▶ **REQUIRED WORK**
The response should be exactly the number of lines in the material below that contain the word "Contract".

▶ **PROVIDED ENTRIES**
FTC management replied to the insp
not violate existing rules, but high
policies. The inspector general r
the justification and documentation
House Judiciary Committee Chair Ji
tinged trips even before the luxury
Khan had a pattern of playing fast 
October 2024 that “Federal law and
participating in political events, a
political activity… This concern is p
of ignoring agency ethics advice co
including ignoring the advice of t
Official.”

==

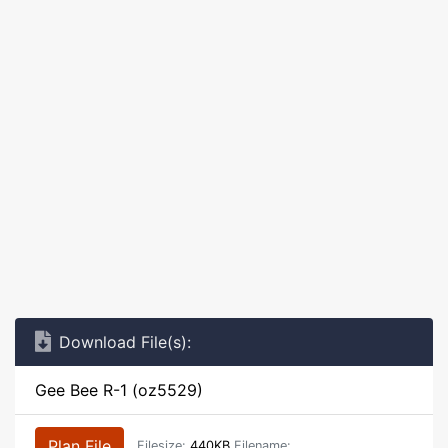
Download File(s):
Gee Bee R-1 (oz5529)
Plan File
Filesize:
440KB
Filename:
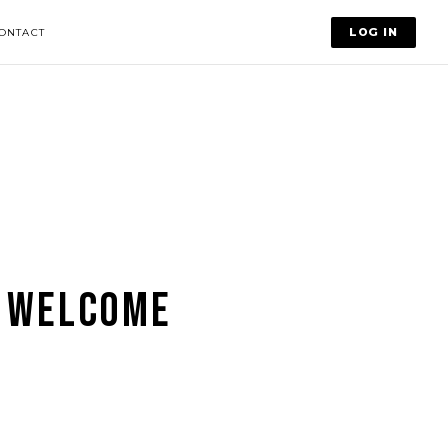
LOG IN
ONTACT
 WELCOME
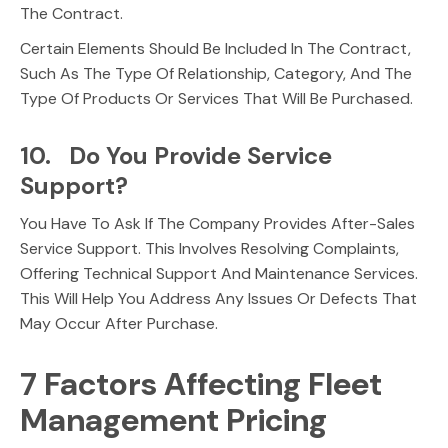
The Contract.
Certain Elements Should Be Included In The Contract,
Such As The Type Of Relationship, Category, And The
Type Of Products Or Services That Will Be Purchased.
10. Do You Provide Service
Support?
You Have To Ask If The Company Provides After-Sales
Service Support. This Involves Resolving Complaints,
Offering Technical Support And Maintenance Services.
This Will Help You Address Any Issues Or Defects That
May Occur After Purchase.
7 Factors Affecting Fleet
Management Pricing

▶ **YOUR RESPONSE**
2